• **ASSIGNMENT**
Beginning with the line containing "liza el pago" and ending with the line containing "Silbertinte", write out each line of the records below exactly; pictures and lines outside that range are left out.

Saved entries:
+ + + +
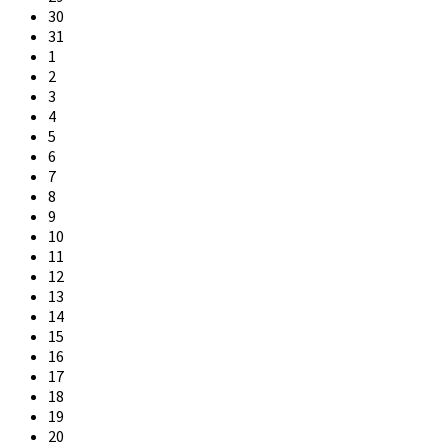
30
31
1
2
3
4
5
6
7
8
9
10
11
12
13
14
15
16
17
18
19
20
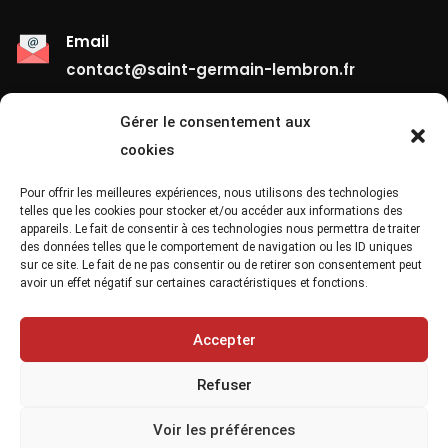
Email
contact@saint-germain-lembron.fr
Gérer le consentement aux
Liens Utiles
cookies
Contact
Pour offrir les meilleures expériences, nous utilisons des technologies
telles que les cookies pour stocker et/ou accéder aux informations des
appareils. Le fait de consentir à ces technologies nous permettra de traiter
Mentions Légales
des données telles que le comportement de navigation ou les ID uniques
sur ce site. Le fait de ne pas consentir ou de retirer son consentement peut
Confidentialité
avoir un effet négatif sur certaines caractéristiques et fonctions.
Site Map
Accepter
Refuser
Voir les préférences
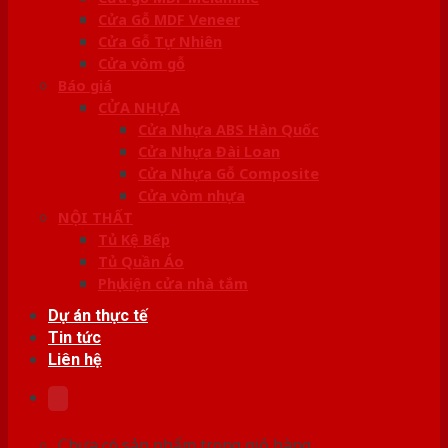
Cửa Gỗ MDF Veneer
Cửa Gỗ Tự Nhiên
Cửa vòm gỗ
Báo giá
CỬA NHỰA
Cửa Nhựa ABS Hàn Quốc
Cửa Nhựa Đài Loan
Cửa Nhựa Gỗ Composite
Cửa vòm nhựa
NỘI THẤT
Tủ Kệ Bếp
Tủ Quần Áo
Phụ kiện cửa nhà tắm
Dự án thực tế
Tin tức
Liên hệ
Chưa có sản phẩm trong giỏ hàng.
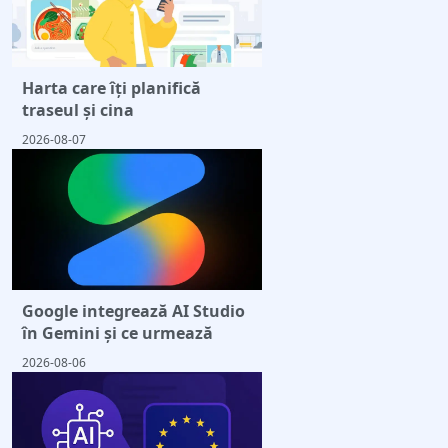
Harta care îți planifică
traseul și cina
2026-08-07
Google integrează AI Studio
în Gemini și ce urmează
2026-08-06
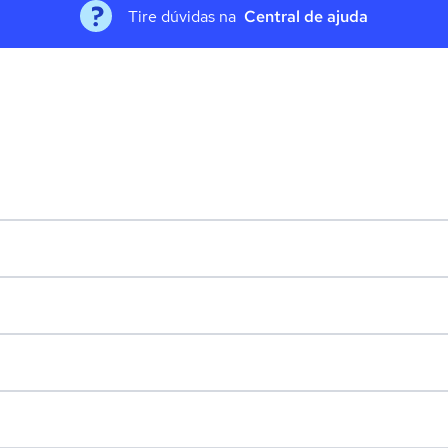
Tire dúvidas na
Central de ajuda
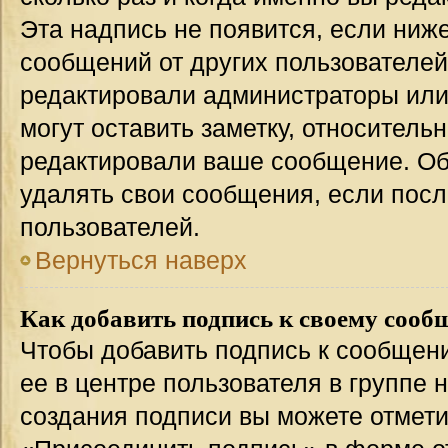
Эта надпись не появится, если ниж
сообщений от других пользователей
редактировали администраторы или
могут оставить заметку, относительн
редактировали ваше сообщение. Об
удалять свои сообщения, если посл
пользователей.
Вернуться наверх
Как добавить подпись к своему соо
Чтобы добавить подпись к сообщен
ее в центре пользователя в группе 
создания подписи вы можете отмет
+ + + +
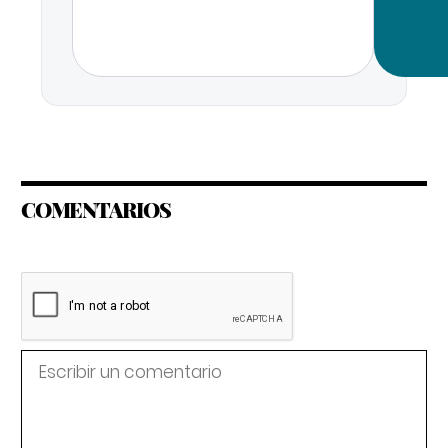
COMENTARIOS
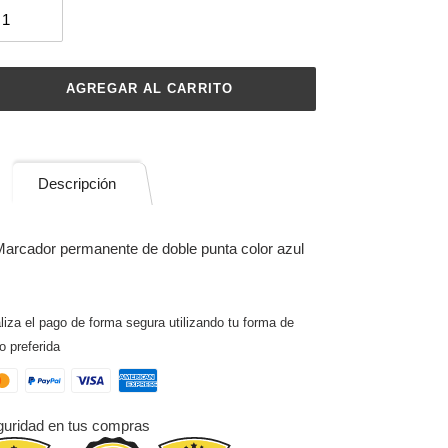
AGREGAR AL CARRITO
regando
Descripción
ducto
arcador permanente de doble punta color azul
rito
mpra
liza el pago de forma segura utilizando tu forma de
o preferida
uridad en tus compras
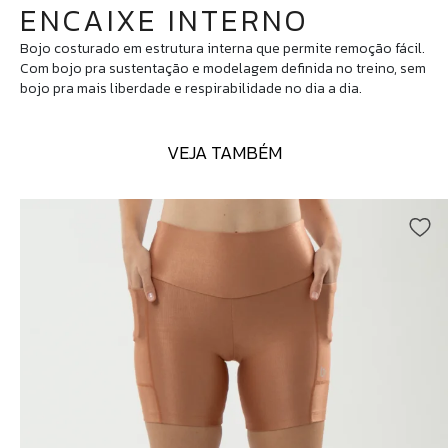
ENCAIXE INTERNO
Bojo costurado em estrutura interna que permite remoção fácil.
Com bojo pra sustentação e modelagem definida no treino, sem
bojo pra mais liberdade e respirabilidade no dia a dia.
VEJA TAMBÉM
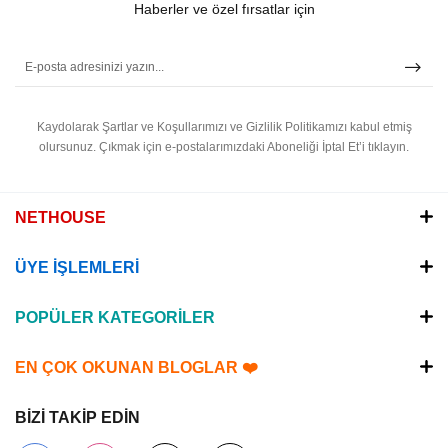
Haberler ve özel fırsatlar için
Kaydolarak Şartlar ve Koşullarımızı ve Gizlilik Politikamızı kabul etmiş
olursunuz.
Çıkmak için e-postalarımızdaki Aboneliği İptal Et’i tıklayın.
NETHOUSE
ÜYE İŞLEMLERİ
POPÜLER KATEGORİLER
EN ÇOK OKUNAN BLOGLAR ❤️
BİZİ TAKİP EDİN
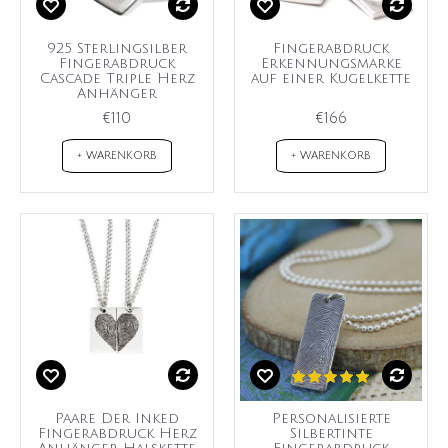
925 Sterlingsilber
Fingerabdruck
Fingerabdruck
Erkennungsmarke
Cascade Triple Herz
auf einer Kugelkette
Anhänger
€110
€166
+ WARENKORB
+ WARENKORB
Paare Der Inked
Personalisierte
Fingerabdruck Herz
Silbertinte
+ + + +
• **OUTPUT BELOW**
liza el pago de forma segura utilizando tu forma de
o preferida
uridad en tus compras
ENCAIXE INTERNO
Bojo costurado em estrutura interna que permite remoção fácil.
Com bojo pra sustentação e modelagem definida no treino, sem
bojo pra mais liberdade e respirabilidade no dia a dia.
VEJA TAMBÉM
Haberler ve özel fırsatlar için
Kaydolarak Şartlar ve Koşullarımızı ve Gizlilik Politikamızı kabul etmiş
olursunuz.
Çıkmak için e-postalarımızdaki Aboneliği İptal Et’i tıklayın.
NETHOUSE
ÜYE İŞLEMLERİ
POPÜLER KATEGORİLER
EN ÇOK OKUNAN BLOGLAR ❤️
BİZİ TAKİP EDİN
925 Sterlingsilber
Fingerabdruck
Fingerabdruck
Erkennungsmarke
Cascade Triple Herz
auf einer Kugelkette
Anhänger
€110
€166
+ WARENKORB
+ WARENKORB
Paare Der Inked
Personalisierte
Fingerabdruck Herz
Silbertinte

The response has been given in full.